É claro que o cigarro não arranhou a imagem do ídolo. Da mesma forma que Ronaldo nunca foi julgado pelo contrato que mantém com a AmBev há mais de dezessete anos, renovado no ano passado até 2020. A imprensa faz estardalhaço porque Ronaldo fuma e não diz nada quando ele promove a venda de cerveja, incitando milhões de jovens a beberem, apesar dos nossos problemas gravíssimos de alcoolismo e de já ocuparmos o primeiro lugar mundial no consumo de álcool.
Somos um país de ética pervertida, de moral frouxa e elástica. Um deputado norte-americano demitiu-se da função, porque mostrou o corpo atlético na internet. Envergonhou-se do que considerou um despudor. No Brasil, ninguém deu a mínima para a nebulosa história de Ronaldo com os três travestis, para as acusações de uso de cocaína e prática de sexo sem preservativo. O Fenômeno queixou-se chorando: "Minha carreira acabou." Acabou nada.
Ronaldo renovou todos os contratos milionários que fazem dele o dono de uma fortuna de um bilhão de reais. Além dos milhões anuais recebidos da Nike, Claro, Vale e Hypermarcas, ele embolsa 2,5 milhões de dólares por ano da AmBev, para aliciar as pessoas a beberem cerveja. Sempre me escandalizava quando o ídolo, muito jovem ainda, levantava um dedo para cima após um gol, marca publicitária da cerveja Brahma, a número 1.
A torcida brasileira estava se lixando para o tabagismo de Ronaldo. Ela queria saber apenas se ele fazia gols, se levava o time para a final dos campeonatos e trazia a vitória. A obesidade de Ronaldo preocupava apenas porque ele não rendia em campo. Mas, se ele chegasse à marca dos 34 gols em 47 jogos, que alcançou no Internazionale de Milão, poderia pesar duzentos quilos. Ninguém se importa que Ronaldo influencie os jovens a beber. Todos acham bacana ele ganhar os anuais dois milhões e meios da AmBev. No Brasil, herói é quem se dá bem e ganha muito dinheiro a qualquer preço. Basta ver a moral do Big Brother.
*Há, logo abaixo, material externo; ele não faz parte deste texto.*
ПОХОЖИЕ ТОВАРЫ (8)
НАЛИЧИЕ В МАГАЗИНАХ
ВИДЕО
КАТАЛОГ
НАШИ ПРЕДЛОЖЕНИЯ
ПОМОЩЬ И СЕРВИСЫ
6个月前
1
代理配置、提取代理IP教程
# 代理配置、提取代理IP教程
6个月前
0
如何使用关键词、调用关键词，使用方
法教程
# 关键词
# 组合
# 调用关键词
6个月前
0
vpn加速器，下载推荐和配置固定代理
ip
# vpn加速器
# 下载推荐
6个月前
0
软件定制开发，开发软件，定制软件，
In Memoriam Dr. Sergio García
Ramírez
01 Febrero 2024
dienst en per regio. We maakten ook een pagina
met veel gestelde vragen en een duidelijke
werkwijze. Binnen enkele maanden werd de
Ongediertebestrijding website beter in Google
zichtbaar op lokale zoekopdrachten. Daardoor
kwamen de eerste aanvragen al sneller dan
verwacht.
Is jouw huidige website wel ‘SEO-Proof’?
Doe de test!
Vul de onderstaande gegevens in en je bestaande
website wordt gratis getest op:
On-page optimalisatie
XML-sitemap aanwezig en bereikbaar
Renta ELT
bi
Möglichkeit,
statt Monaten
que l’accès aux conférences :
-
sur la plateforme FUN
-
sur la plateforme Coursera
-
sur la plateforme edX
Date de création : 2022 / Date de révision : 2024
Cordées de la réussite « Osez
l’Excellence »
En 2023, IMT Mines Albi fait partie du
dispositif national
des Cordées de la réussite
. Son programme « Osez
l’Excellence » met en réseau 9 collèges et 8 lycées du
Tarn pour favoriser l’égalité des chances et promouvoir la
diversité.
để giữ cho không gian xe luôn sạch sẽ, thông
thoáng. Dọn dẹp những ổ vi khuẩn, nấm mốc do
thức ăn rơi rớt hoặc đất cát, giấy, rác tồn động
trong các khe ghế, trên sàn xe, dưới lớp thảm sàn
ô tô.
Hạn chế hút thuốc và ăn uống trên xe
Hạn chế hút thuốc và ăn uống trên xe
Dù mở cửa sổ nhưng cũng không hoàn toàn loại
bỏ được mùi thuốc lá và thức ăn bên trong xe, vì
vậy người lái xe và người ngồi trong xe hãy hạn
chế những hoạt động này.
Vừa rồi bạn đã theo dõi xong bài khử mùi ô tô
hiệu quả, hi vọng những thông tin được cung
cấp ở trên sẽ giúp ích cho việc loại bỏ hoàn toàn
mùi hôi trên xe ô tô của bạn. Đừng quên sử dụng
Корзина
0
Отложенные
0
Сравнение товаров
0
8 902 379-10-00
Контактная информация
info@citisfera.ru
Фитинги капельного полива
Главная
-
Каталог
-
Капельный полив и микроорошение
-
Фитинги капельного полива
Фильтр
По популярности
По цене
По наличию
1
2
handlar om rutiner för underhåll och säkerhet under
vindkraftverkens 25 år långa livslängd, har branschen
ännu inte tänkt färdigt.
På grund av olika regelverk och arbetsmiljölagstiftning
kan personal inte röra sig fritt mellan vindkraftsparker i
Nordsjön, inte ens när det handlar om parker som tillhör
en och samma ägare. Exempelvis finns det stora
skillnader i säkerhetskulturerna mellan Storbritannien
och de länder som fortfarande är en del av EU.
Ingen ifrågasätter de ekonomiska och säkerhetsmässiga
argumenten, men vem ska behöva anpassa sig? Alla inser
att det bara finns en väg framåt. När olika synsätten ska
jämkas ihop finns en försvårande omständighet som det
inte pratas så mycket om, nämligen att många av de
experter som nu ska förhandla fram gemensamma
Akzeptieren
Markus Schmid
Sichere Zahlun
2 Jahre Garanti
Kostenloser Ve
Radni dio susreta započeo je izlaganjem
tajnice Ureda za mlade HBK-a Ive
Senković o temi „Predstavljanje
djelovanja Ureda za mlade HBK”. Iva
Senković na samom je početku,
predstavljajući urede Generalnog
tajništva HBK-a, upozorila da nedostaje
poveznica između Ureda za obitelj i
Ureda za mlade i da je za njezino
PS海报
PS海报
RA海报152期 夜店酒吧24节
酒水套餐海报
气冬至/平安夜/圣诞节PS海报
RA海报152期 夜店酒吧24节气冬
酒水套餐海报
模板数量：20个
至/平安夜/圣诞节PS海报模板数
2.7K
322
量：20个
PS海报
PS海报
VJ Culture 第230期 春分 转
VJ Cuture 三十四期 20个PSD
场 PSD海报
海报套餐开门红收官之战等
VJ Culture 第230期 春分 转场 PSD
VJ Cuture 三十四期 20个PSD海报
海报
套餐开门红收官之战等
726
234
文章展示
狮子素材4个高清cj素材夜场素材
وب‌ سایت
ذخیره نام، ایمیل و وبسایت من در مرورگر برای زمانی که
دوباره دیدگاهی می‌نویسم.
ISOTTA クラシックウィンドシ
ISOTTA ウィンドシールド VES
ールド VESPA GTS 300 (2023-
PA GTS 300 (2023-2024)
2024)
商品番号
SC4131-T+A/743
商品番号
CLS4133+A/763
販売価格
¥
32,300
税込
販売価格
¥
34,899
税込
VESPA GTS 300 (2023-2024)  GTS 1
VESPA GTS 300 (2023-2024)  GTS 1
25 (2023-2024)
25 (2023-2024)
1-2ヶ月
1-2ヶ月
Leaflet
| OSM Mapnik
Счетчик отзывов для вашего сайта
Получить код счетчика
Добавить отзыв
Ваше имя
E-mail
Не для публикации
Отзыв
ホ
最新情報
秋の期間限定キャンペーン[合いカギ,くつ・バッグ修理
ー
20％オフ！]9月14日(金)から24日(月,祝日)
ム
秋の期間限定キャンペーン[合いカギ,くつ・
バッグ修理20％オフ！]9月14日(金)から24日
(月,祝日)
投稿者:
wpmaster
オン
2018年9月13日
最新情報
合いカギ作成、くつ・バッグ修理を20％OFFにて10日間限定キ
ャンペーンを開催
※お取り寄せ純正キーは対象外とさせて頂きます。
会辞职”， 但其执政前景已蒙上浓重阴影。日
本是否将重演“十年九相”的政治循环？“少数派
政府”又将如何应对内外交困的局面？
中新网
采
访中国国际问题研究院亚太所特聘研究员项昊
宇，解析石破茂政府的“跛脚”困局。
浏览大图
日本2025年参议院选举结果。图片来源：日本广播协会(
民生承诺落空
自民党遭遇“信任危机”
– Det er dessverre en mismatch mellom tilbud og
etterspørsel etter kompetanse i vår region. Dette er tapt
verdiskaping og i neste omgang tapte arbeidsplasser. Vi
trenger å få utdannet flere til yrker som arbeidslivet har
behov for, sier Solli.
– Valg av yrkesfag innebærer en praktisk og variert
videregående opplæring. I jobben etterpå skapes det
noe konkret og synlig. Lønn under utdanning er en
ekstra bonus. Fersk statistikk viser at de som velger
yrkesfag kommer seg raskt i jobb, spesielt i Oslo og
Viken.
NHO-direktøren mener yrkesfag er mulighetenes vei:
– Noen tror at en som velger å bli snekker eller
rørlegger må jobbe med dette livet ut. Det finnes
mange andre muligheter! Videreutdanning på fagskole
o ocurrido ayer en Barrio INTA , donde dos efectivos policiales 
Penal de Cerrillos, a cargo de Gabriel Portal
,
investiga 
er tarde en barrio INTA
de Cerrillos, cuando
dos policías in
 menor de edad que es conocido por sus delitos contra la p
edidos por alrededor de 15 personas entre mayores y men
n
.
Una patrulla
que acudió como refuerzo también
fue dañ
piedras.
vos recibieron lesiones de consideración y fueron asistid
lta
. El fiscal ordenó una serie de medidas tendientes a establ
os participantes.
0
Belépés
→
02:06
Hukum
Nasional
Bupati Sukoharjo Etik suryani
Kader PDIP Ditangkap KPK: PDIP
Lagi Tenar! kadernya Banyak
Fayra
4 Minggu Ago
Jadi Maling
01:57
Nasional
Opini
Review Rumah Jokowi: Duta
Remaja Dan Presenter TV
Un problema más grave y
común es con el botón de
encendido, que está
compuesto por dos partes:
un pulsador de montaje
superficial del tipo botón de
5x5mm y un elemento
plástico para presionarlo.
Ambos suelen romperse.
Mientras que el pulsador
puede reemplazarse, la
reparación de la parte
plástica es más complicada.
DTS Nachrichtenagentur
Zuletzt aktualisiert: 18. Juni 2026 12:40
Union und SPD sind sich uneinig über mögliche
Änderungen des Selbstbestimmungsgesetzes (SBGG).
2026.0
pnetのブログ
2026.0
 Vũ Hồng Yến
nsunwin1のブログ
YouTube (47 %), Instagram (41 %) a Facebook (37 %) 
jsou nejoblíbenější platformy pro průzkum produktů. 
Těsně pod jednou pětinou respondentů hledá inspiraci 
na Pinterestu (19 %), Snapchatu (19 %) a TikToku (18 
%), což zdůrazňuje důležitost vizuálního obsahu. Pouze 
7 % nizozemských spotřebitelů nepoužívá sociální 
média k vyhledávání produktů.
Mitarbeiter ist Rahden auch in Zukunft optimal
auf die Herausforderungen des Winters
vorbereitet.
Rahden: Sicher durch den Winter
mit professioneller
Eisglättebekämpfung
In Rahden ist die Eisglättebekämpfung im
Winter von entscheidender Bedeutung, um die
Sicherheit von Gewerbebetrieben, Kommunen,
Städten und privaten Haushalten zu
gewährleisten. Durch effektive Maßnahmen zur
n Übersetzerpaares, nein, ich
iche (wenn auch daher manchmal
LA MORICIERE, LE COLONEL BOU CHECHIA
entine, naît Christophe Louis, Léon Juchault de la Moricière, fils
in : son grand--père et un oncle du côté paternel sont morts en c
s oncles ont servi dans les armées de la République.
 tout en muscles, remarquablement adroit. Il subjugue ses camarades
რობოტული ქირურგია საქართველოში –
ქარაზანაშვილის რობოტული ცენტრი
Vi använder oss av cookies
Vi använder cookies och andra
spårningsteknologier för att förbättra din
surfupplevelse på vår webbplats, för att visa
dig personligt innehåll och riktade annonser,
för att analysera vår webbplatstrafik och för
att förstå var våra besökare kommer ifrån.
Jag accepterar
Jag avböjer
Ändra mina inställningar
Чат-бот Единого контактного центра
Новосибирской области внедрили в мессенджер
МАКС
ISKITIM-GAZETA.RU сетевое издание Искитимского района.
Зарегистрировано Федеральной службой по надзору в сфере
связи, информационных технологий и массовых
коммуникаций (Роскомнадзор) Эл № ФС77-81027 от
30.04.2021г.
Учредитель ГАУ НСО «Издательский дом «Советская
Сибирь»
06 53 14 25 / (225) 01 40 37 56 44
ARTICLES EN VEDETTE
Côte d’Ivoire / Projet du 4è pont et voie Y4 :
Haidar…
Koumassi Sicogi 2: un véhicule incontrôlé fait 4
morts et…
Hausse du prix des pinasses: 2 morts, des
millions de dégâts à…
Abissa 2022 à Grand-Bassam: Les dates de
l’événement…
Devastaram a carreira do nadador norte-americano Michael Phelps, que ganhou oito medalhas de ouro nos Jogos Olímpicos de Pequim, depois que o flagraram fumando maconha. Seus assessores não conseguiram negociar com o tablóide que a foto não fosse publicada e o caso abafado. É verdade que maconha é uma droga ilícita. O álcool, responsável por acidentes de trânsito, transtornos de comportamento e violência, é lícito e pode-se até fazer propaganda dele, incitando os jovens a beber.
O jogador Edmundo Animal envolveu-se em acidente de carro com vítimas e estava bêbado. Deputados envolvem-se em acidentes de carro com vítimas, estando bêbados. E o que acontece? Nada. A justiça continua cega? Que mal o tabagismo de Ronaldo faz às pessoas, se ele não fuma em lugares públicos e faz questão de não ser visto fumando?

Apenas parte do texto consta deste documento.